▶ _What is expected_
Filter the entries beneath this task, copying only the lines that hold the word "neutre".

▶ _Records provided_
※

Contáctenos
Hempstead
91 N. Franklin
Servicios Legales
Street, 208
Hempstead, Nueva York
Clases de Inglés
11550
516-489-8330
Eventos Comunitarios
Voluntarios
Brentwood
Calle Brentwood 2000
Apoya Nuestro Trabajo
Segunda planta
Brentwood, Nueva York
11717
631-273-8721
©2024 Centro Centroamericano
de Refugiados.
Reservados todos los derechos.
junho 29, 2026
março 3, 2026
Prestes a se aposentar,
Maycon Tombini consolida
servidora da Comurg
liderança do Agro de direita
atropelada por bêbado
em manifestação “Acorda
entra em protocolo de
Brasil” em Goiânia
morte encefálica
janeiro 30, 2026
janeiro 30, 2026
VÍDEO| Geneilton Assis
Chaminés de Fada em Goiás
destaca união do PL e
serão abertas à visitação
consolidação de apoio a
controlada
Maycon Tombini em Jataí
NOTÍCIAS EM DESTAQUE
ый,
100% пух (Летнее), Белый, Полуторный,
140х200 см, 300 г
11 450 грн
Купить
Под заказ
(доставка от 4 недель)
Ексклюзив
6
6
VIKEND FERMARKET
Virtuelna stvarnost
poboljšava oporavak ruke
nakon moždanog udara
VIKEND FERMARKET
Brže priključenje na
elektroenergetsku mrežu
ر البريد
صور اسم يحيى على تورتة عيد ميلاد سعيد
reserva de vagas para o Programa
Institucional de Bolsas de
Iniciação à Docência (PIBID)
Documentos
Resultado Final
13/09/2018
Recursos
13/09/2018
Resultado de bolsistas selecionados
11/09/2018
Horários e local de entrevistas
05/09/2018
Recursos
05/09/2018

※

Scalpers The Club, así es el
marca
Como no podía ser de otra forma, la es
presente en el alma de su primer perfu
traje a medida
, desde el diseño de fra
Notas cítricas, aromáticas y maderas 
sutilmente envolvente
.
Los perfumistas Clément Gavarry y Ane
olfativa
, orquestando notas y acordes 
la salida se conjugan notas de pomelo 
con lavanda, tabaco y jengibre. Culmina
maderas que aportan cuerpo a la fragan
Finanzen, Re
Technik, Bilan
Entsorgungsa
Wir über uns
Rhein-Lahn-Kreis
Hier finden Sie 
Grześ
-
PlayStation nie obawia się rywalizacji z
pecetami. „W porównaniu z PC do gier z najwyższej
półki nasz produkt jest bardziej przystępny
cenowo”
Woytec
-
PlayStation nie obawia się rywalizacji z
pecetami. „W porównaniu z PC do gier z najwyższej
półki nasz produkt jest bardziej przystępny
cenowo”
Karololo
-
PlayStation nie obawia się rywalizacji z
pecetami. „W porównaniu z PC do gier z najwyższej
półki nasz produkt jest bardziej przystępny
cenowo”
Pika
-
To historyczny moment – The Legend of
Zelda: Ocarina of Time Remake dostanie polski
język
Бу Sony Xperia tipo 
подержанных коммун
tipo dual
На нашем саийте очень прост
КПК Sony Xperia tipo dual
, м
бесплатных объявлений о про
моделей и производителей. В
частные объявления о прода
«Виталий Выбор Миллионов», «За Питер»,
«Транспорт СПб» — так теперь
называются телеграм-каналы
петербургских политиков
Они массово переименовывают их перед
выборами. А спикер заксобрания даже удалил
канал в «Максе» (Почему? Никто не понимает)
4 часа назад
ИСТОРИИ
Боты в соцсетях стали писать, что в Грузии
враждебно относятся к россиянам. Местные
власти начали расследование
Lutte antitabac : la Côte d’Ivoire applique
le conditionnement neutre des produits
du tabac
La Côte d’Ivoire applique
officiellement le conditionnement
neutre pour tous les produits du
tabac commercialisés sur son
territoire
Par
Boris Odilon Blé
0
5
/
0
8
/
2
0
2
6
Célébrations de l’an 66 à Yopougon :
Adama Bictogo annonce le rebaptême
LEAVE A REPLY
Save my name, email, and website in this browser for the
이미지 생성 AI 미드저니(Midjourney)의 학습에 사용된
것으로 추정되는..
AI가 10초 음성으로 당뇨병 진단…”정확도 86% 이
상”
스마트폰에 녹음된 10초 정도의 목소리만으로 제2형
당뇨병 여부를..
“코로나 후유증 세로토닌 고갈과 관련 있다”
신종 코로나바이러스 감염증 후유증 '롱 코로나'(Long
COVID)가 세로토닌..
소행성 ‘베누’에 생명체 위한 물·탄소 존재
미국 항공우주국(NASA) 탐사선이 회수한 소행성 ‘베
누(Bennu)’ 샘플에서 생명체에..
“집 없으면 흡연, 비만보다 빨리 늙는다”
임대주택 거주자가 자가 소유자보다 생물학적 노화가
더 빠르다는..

※

▶ _Output of the task_
le conditionnement neutre des produits
neutre pour tous les produits du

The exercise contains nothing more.